Regulating rupture response time
Several industry representatives argued against a proposed rule that would require pipeline operators to identify a rupture within 10 minutes of the initial indication. They said operators face the challenge of confirming information that arrives through several avenues. The 10-minute time limit would put pressure on companies to shut down a line even if they have not confirmed a rupture, potentially disrupting supply to manufacturers, residents and power plant operators without good reason, the industry representatives said.
Sudden demand spikes from large customers can produce changes in pressure typical of ruptures, particularly in the Northeast, according to Andrew Drake, vice president for asset integrity and technical services for gas transmission and midstream at Enbridge Inc. Control room operators may need more than 10 minutes to rule out a rupture after detecting a sudden pressure change, he said.
“I don’t think you want me to say, ‘Well, it’s 10 minutes — close the valve, boys, and shut off New England on a cold day in the winter,'” Drake said. “You want me to go through that diligent process. It may take me 12 minutes or 13 minutes, but I think the key is a performance standard probably saves everyone a lot of headaches.”
Richard Worsinger, director of North Carolina municipal utility Wilson Energy, said unnecessary pipeline shutdowns could cause significant difficulties for gas utilities by causing a loss of pressure that requires multiple visits to customer homes.
“That was a challenge before COVID-19 hit,” Worsinger said. “Now with many systems having a prohibition of employees entering customers’ homes [and] using contractors, or making sure we’ve got the right masks and [personal protective equipment], it’s even more problematic.”
GPAC members voted to eliminate the 10-minute threshold and to require companies to close valves within 30 minutes of identifying a rupture, down from 40 minutes in the proposed rule. The committee’s decisions help to inform PHMSA final rules.
Balancing safety and environmental protection
Royce Brown of Enable Midstream Partners asked PHMSA to consider allowing pipeline operators to leave rupture mitigation valves open during certain rupture events, provided that emergency responders approve the action.
Brown, who is responsible for pipeline integrity, said gas utilities have implored his company to avoid service shutoffs because customers do not want workers entering their home during the coronavirus pandemic.
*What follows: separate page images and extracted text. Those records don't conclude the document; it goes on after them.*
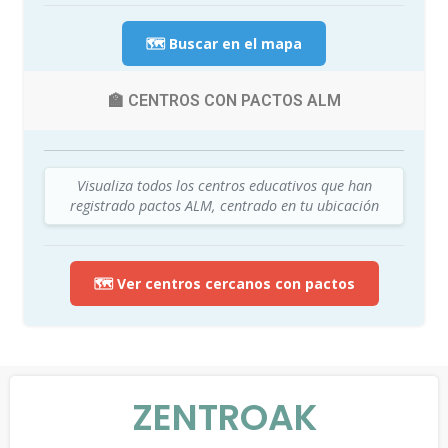
🗺️ Buscar en el mapa
🏫 CENTROS CON PACTOS ALM
Visualiza todos los centros educativos que han
registrado pactos ALM, centrado en tu ubicación
🗺️ Ver centros cercanos con pactos
ZENTROAK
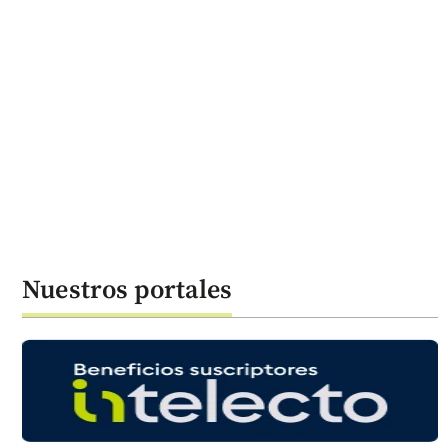
Nuestros portales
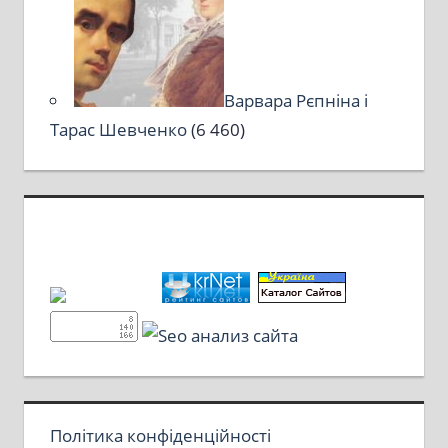
Варвара Рєпніна і
Тарас Шевченко
(6 460)
Політика конфіденційності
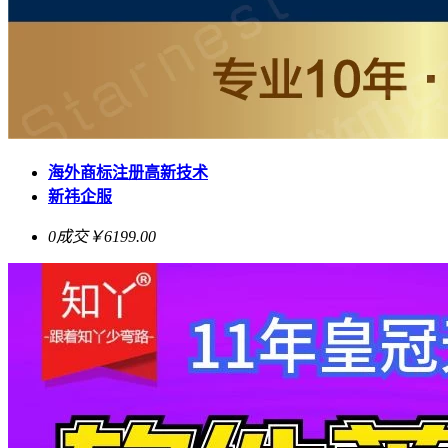
海外商标注册高新技术
新祎企服
0成交
￥6199.00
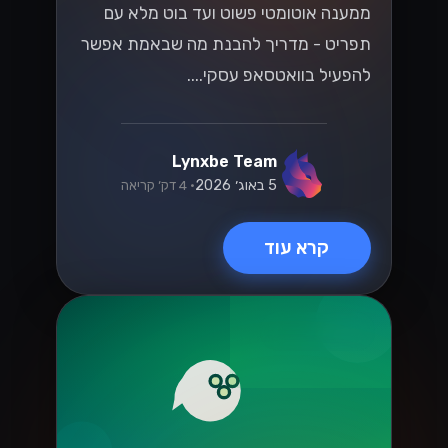
קרא עוד
וואטסאפ
המדריך המלא
למעבר ל-
WhatsApp Cloud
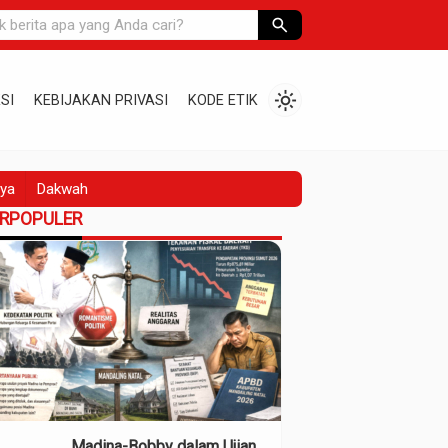
search
light_mode
SI
KEBIJAKAN PRIVASI
KODE ETIK
ya
Dakwah
ERPOPULER
Madina-Bobby dalam Ujian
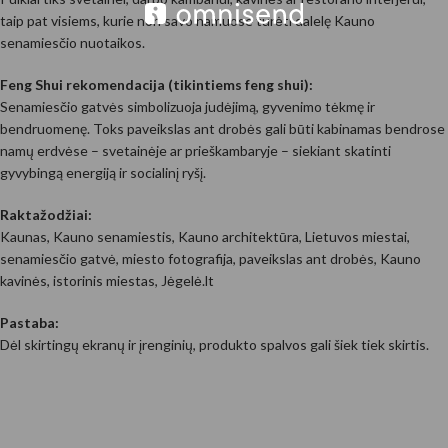
taip pat visiems, kurie nori savo namuose turėti dalelę Kauno
senamiesčio nuotaikos.
Feng Shui rekomendacija (tikintiems feng shui):
Senamiesčio gatvės simbolizuoja judėjimą, gyvenimo tėkmę ir
bendruomenę. Toks paveikslas ant drobės gali būti kabinamas bendrose
namų erdvėse – svetainėje ar prieškambaryje – siekiant skatinti
gyvybingą energiją ir socialinį ryšį.
Raktažodžiai:
Kaunas, Kauno senamiestis, Kauno architektūra, Lietuvos miestai,
senamiesčio gatvė, miesto fotografija, paveikslas ant drobės, Kauno
kavinės, istorinis miestas, Jėgelė.lt
Pastaba:
Dėl skirtingų ekranų ir įrenginių, produkto spalvos gali šiek tiek skirtis.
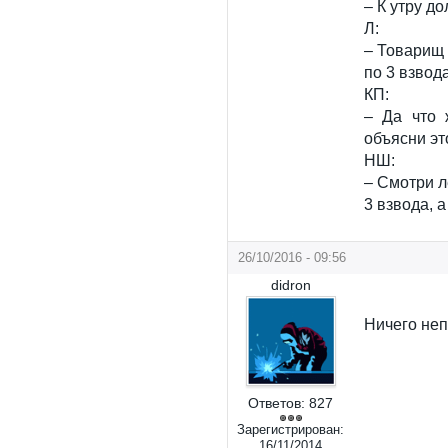
– К утру д
Л:
– Товарищ п
по 3 взвод
КП:
– Да что 
объясни эт
НШ:
– Смотри л
3 взвода, а
26/10/2016 - 09:56
didron
Ничего неп
Ответов:
827
Зарегистрирован:
16/11/2014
Public safety is sometimes best served by venting gas through open valves in rural areas, rather than shutting down service, in order to observe social distancing or avoid disruptions during cold snaps, he said.
Mary Palkovich, vice president for gas engineering and supply at Consumers Energy Co., said allowing valves to vent following damage to distribution systems could help companies identify potential repair locations without disrupting service during the winter.
The final rule should reflect that venting methane, a potent greenhouse gas, is not ideal, said Sara Gosman, an assistant professor at the University of Arkansas School of Law. “I think it’s important to point out that there are environmental consequences to continuing to release gas that we need to take into account here and balance against the safety set of issues,” said Gosman, who sits on the board of directors of the Pipeline Safety Trust, which represents the public on the GPAC.
PHMSA staff resolved to consider allowing certain valves to remain open in select circumstances, with consideration paid to minimizing environmental damage.